YOUR ASSIGNMENT: If a line of the data below contains the string "each", copy it into your answer.

DATA FOR THE TASK:
↓↓↓

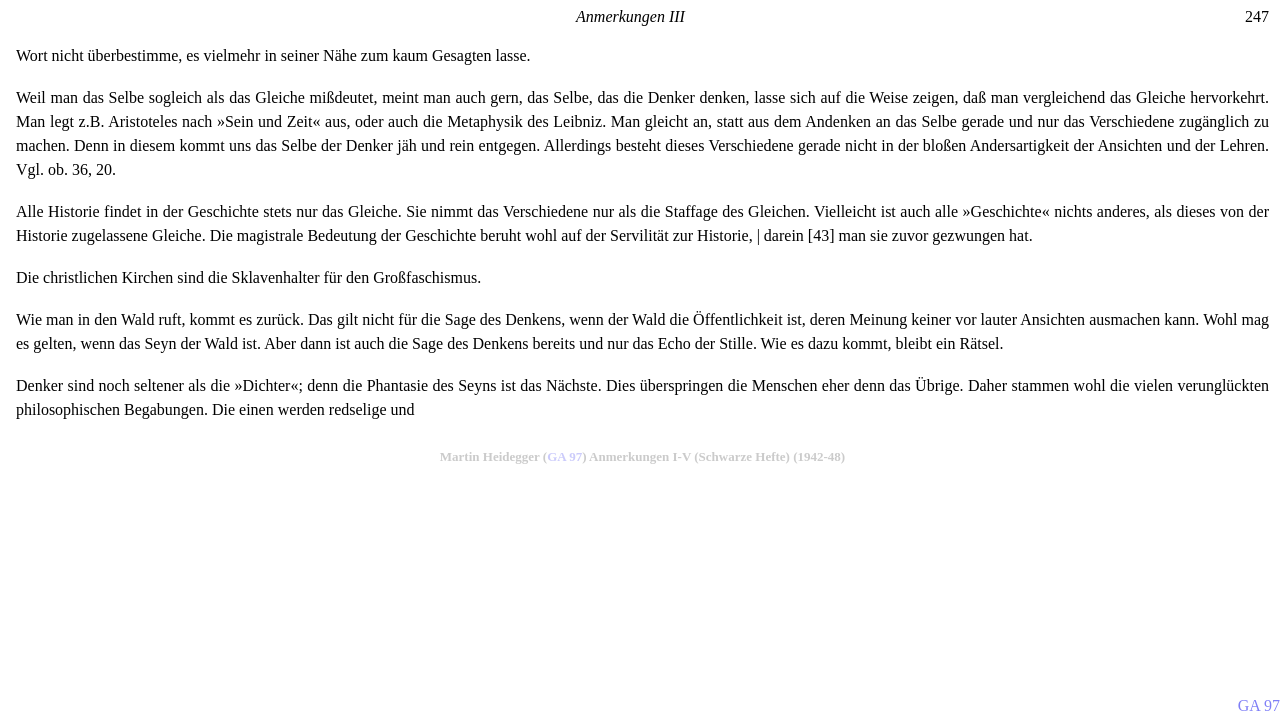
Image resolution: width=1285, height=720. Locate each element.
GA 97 (564, 456)
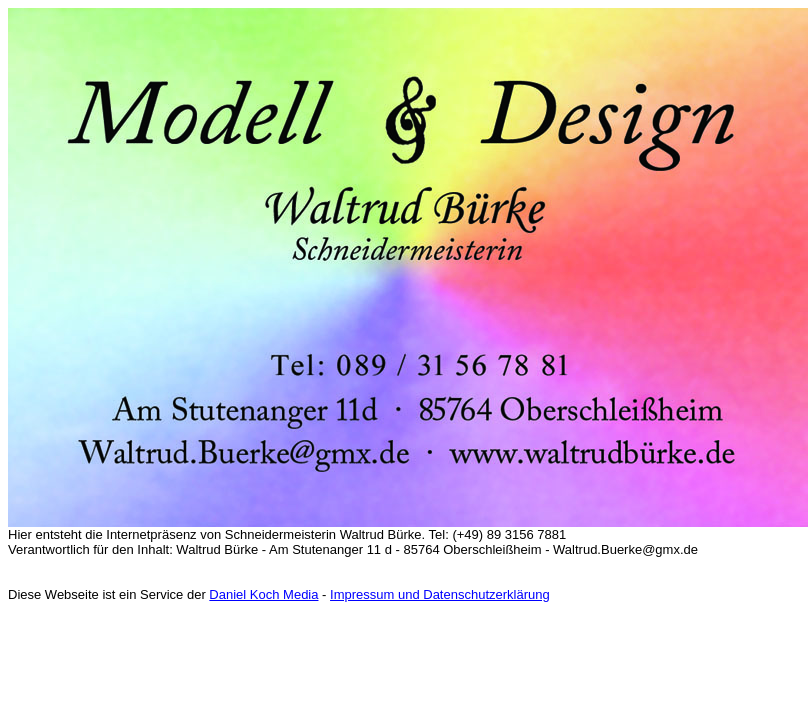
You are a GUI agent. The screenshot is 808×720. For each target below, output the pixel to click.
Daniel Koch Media (263, 594)
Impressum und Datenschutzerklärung (440, 594)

↑↑↑

RESPONSE TO THIS TASK:
Image resolution: width=1285, height=720. Locate each element.
You are a GUI agent. The screenshot is 808×720. For each target below, output the pixel to click.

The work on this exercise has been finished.